EXERCISE BRIEF: In the material below, list every line carrying the string "Jakarta".

SUPPLIED RECORDS:
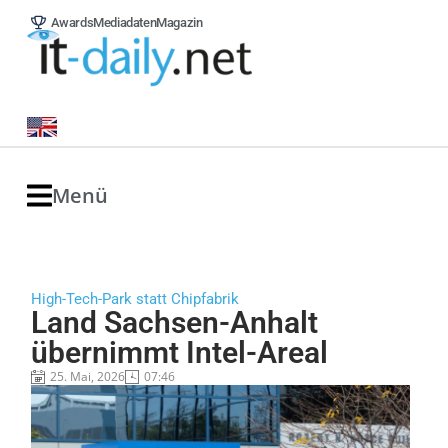
Awards
Mediadaten
Magazin
Menü
High-Tech-Park statt Chipfabrik
Land Sachsen-Anhalt
übernimmt Intel-Areal
25. Mai, 2026
07:46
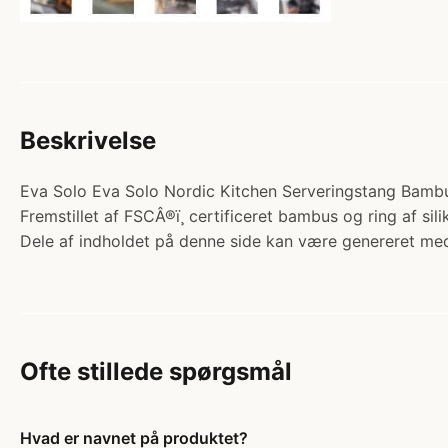
Beskrivelse
Eva Solo Eva Solo Nordic Kitchen Serveringstang Bambus
Fremstillet af FSCÂ®ï¸ certificeret bambus og ring af
Dele af indholdet på denne side kan være genereret med
Ofte stillede spørgsmål
Hvad er navnet på produktet?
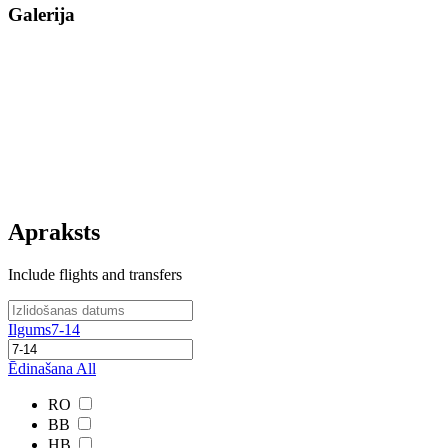
Galerija
Apraksts
Include flights and transfers
Ilgums
7-14
Ēdinašana
All
RO
BB
HB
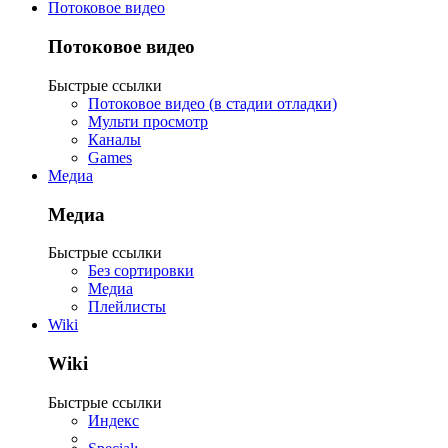
Потоковое видео
Потоковое видео
Быстрые ссылки
Потоковое видео (в стадии отладки)
Мульти просмотр
Каналы
Games
Медиа
Медиа
Быстрые ссылки
Без сортировки
Медиа
Плейлисты
Wiki
Wiki
Быстрые ссылки
Индекс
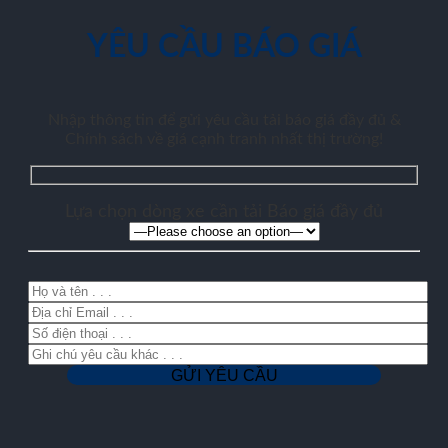
YÊU CẦU BÁO GIÁ
Nhập thông tin để gửi yêu cầu tải báo giá đầy đủ &
Chính sách về giá cạnh tranh nhất thị trường!
Lựa chọn dòng xe cần tải Báo giá đầy đủ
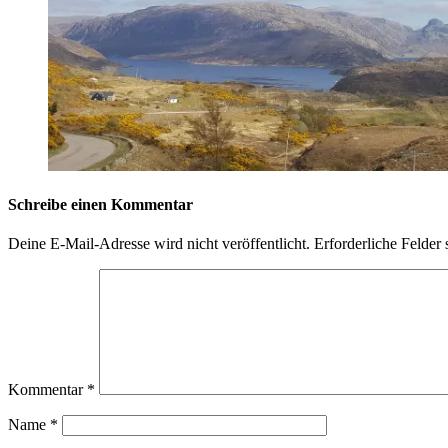
Schreibe einen Kommentar
Deine E-Mail-Adresse wird nicht veröffentlicht.
Erforderliche Felder 
Kommentar
*
Name
*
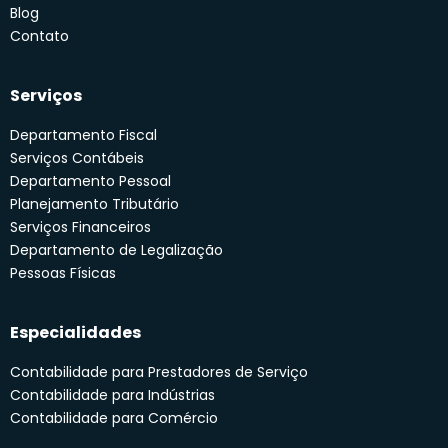
Blog
Contato
Serviços
Departamento Fiscal
Serviços Contábeis
Departamento Pessoal
Planejamento Tributário
Serviços Financeiros
Departamento de Legalização
Pessoas Físicas
Especialidades
Contabilidade para Prestadores de Serviço
Contabilidade para Indústrias
Contabilidade para Comércio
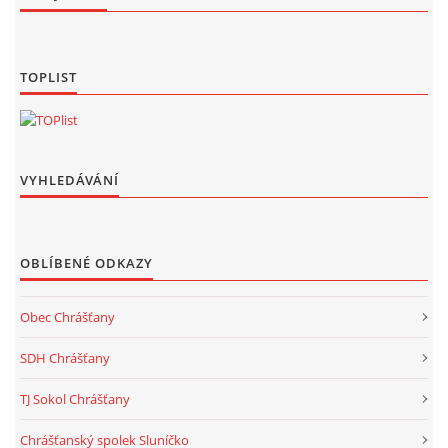
TOPLIST
VYHLEDÁVÁNÍ
OBLÍBENÉ ODKAZY
Obec Chrášťany
SDH Chrášťany
TJ Sokol Chrášťany
Chrášťanský spolek Sluníčko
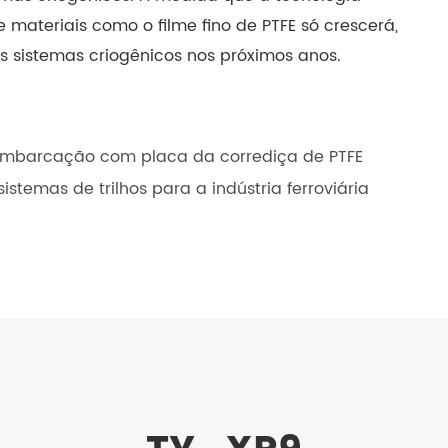
 materiais como o filme fino de PTFE só crescerá,
 sistemas criogênicos nos próximos anos.
embarcação com placa da corrediça de PTFE
stemas de trilhos para a indústria ferroviária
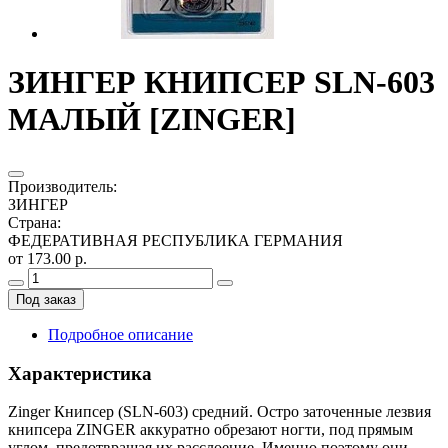
ЗИНГЕР КНИПСЕР SLN-603
МАЛЫЙ [ZINGER]
Производитель
:
ЗИНГЕР
Страна
:
ФЕДЕРАТИВНАЯ РЕСПУБЛИКА ГЕРМАНИЯ
от 173.00 р.
Под заказ
Подробное описание
Характеристика
Zinger Книпсер (SLN-603) средний. Остро заточенные лезвия
книпсера ZINGER аккуратно обрезают ногти, под прямым
углом, предотвращая их расслоение. Именно поэтому они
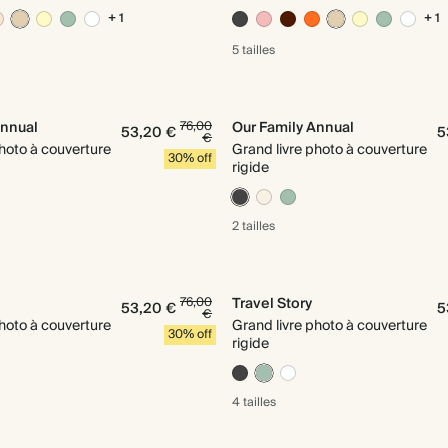
+ 1
+ 1
5 tailles
Annual
76,00
Our Family Annual
53,20 €
5
€
photo à couverture
Grand livre photo à couverture
30% off
rigide
2 tailles
76,00
Travel Story
53,20 €
5
€
photo à couverture
Grand livre photo à couverture
30% off
rigide
4 tailles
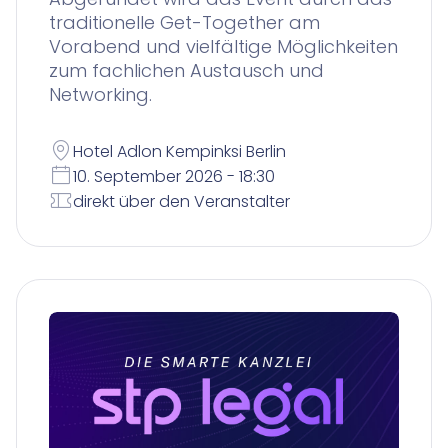
traditionelle Get-Together am
Vorabend und vielfältige Möglichkeiten
zum fachlichen Austausch und
Networking.
Hotel Adlon Kempinksi Berlin
10. September 2026 - 18:30
direkt über den Veranstalter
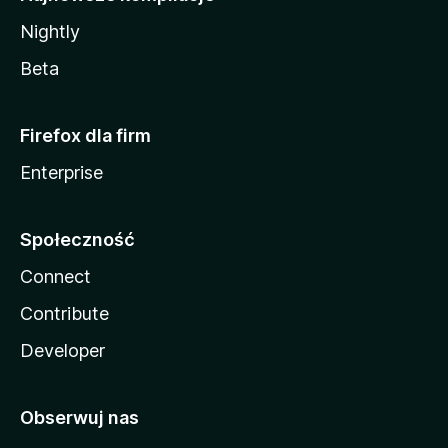
Nightly
Beta
Firefox dla firm
Enterprise
Społeczność
Connect
Contribute
Developer
Obserwuj nas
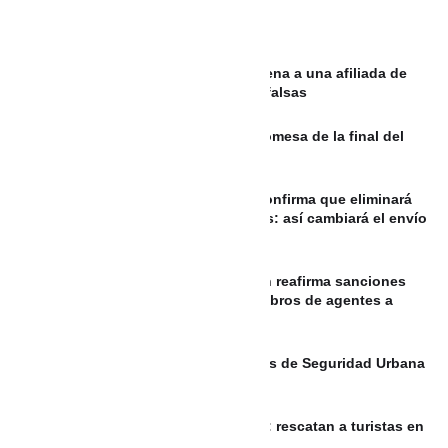
Juzgado impuso una ejemplar condena a una afiliada de
Salud Total por usar incapacidades falsas
FIFA califica de falsa la supuesta promesa de la final del
Mundial 2030 a Marruecos
Gmail toma inesperada decisión y confirma que eliminará
una de sus funciones más populares: así cambiará el envío
de correos
REPÚBLICA DOMINICANA: Migración reafirma sanciones
por corrupción tras denuncias de cobros de agentes a
indocumentados
200 nuevos Policías para los Bloques de Seguridad Urbana
de Cartagena
VIDEO Sin gasolina y desorientados: rescatan a turistas en
las aguas de Guatapé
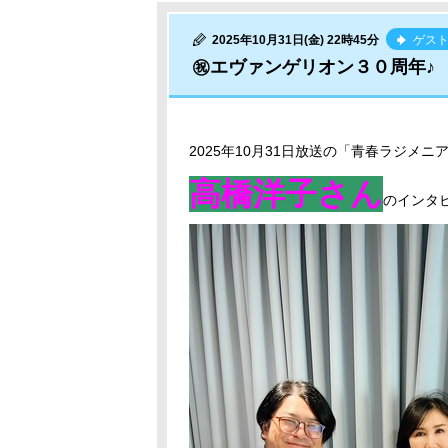
2025年10月31日(金) 22時45分
ゲス
㊗️エヴァンゲリオン３０周年♪ 
2025年10月31日放送の「青春ラジメニ
高橋洋子さん
のインタ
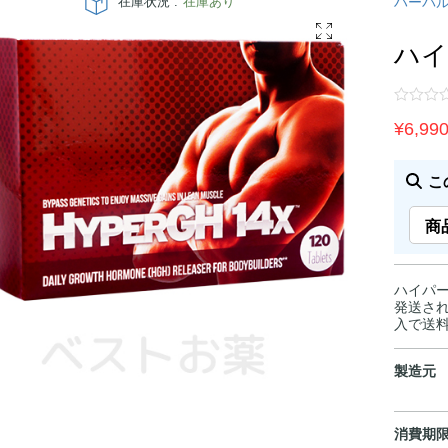
在庫状況 :
在庫あり
ハーバ
ハイ
¥
6,99
こ
商
ハイパーG
発送され
入で送
製造元
消費期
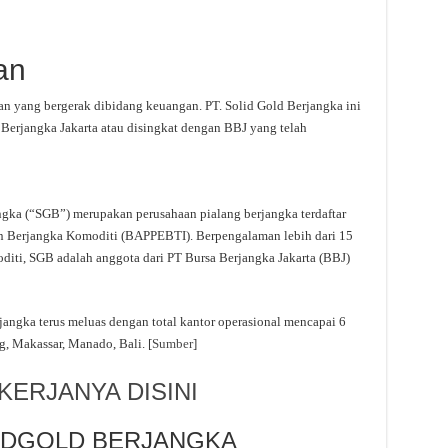
an
n yang bergerak dibidang keuangan. PT. Solid Gold Berjangka ini
 Berjangka Jakarta atau disingkat dengan BBJ yang telah
angka (“SGB”) merupakan perusahaan pialang berjangka terdaftar
n Berjangka Komoditi (BAPPEBTI). Berpengalaman lebih dari 15
diti, SGB adalah anggota dari PT Bursa Berjangka Jakarta (BBJ)
rjangka terus meluas dengan total kantor operasional mencapai 6
g, Makassar, Manado, Bali. [
Sumber
]
ERJANYA DISINI
OLIDGOLD BERJANGKA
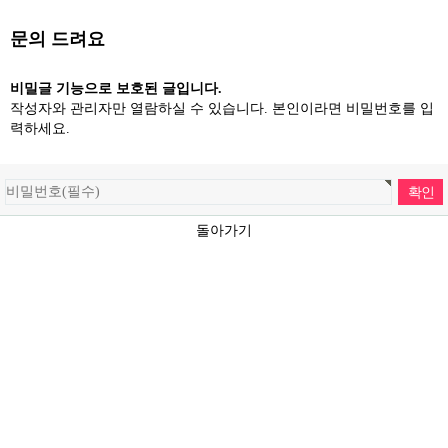
문의 드려요
비밀글 기능으로 보호된 글입니다.
작성자와 관리자만 열람하실 수 있습니다. 본인이라면 비밀번호를 입
력하세요.
돌아가기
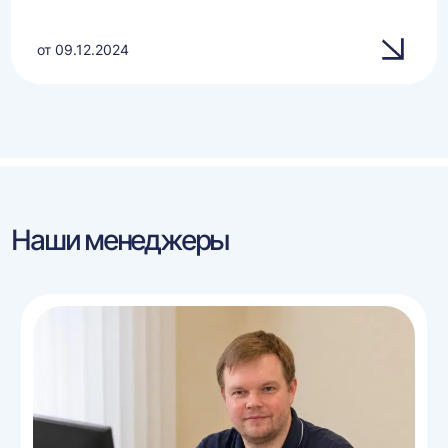
от 09.12.2024
Наши менеджеры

RESULT FOR THIS EXERCISE:
 Berjangka Jakarta atau disingkat dengan BBJ yang telah
diti, SGB adalah anggota dari PT Bursa Berjangka Jakarta (BBJ)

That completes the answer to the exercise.